[[ Material shown open ]]

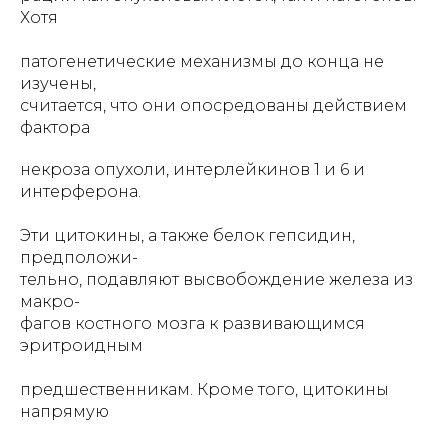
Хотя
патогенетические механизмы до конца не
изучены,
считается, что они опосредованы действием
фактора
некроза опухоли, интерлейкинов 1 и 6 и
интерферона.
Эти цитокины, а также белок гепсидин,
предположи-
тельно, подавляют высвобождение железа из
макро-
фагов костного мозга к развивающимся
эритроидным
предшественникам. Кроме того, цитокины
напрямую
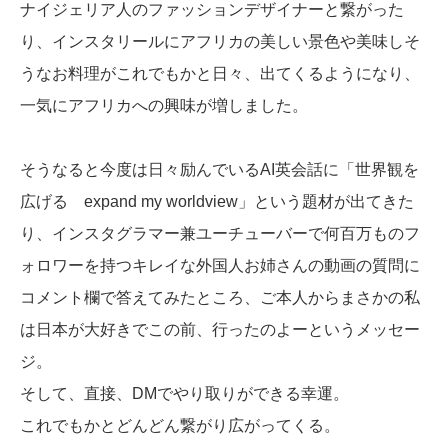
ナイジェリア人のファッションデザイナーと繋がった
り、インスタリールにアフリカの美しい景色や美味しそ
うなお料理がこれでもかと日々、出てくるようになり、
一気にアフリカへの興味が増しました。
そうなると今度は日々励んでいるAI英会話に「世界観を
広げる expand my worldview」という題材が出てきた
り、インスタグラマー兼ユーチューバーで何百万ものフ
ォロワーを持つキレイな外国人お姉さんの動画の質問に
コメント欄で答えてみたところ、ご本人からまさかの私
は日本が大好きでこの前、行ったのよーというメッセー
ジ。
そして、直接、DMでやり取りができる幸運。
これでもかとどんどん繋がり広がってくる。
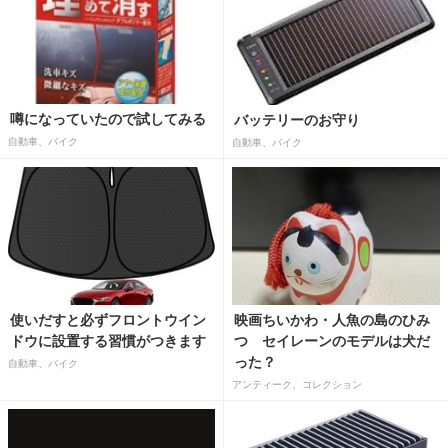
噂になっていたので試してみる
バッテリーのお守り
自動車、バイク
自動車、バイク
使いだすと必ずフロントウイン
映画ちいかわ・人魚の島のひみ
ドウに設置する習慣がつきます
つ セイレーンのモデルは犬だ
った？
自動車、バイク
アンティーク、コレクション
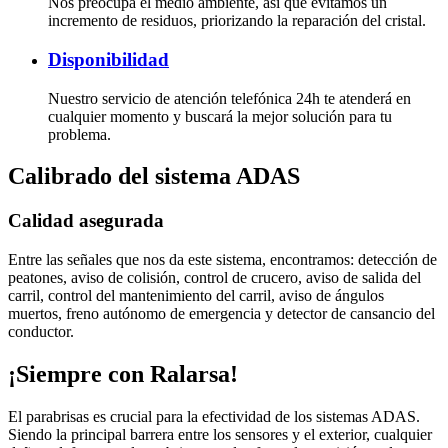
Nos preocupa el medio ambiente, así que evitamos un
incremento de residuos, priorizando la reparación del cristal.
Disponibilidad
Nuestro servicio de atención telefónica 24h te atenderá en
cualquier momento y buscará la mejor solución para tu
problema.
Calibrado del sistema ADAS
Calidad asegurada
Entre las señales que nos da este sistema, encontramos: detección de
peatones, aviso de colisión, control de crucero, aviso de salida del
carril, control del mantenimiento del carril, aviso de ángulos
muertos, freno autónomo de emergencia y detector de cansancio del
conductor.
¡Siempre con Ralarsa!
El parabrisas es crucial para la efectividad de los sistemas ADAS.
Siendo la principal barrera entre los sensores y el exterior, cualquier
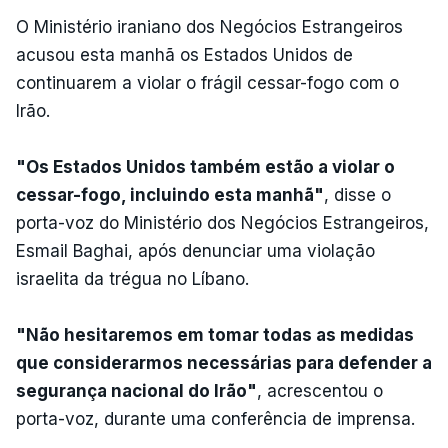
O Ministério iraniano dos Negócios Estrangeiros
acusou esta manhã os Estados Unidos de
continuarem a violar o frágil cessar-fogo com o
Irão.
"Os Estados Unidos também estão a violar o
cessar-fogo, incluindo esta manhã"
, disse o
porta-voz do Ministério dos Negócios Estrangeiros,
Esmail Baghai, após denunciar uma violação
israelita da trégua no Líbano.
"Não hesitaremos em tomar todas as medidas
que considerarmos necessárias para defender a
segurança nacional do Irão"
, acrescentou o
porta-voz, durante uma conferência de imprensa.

[[ Material shown closed ]]

◆ Description of the task:
Print the material precisely as given, dropping any images it holds.

◆ Solution to the exercise:
Хотя
патогенетические механизмы до конца не
изучены,
считается, что они опосредованы действием
фактора
некроза опухоли, интерлейкинов 1 и 6 и
интерферона.
Эти цитокины, а также белок гепсидин,
предположи-
тельно, подавляют высвобождение железа из
макро-
фагов костного мозга к развивающимся
эритроидным
предшественникам. Кроме того, цитокины
напрямую
ナイジェリア人のファッションデザイナーと繋がった
り、インスタリールにアフリカの美しい景色や美味しそ
うなお料理がこれでもかと日々、出てくるようになり、
一気にアフリカへの興味が増しました。
そうなると今度は日々励んでいるAI英会話に「世界観を
広げる expand my worldview」という題材が出てきた
り、インスタグラマー兼ユーチューバーで何百万ものフ
ォロワーを持つキレイな外国人お姉さんの動画の質問に
コメント欄で答えてみたところ、ご本人からまさかの私
は日本が大好きでこの前、行ったのよーというメッセー
ジ。
そして、直接、DMでやり取りができる幸運。
これでもかとどんどん繋がり広がってくる。
噂になっていたので試してみる
バッテリーのお守り
自動車、バイク
自動車、バイク
使いだすと必ずフロントウイン
映画ちいかわ・人魚の島のひみ
ドウに設置する習慣がつきます
つ セイレーンのモデルは犬だ
った？
自動車、バイク
アンティーク、コレクション
Nos preocupa el medio ambiente, así que evitamos un
incremento de residuos, priorizando la reparación del cristal.
Disponibilidad
Nuestro servicio de atención telefónica 24h te atenderá en
cualquier momento y buscará la mejor solución para tu
problema.
Calibrado del sistema ADAS
Calidad asegurada
Entre las señales que nos da este sistema, encontramos: detección de
peatones, aviso de colisión, control de crucero, aviso de salida del
carril, control del mantenimiento del carril, aviso de ángulos
muertos, freno autónomo de emergencia y detector de cansancio del
conductor.
¡Siempre con Ralarsa!
El parabrisas es crucial para la efectividad de los sistemas ADAS.
Siendo la principal barrera entre los sensores y el exterior, cualquier
O Ministério iraniano dos Negócios Estrangeiros
acusou esta manhã os Estados Unidos de
continuarem a violar o frágil cessar-fogo com o
Irão.
"Os Estados Unidos também estão a violar o
cessar-fogo, incluindo esta manhã"
, disse o
porta-voz do Ministério dos Negócios Estrangeiros,
Esmail Baghai, após denunciar uma violação
israelita da trégua no Líbano.
"Não hesitaremos em tomar todas as medidas
que considerarmos necessárias para defender a
segurança nacional do Irão"
, acrescentou o
porta-voz, durante uma conferência de imprensa.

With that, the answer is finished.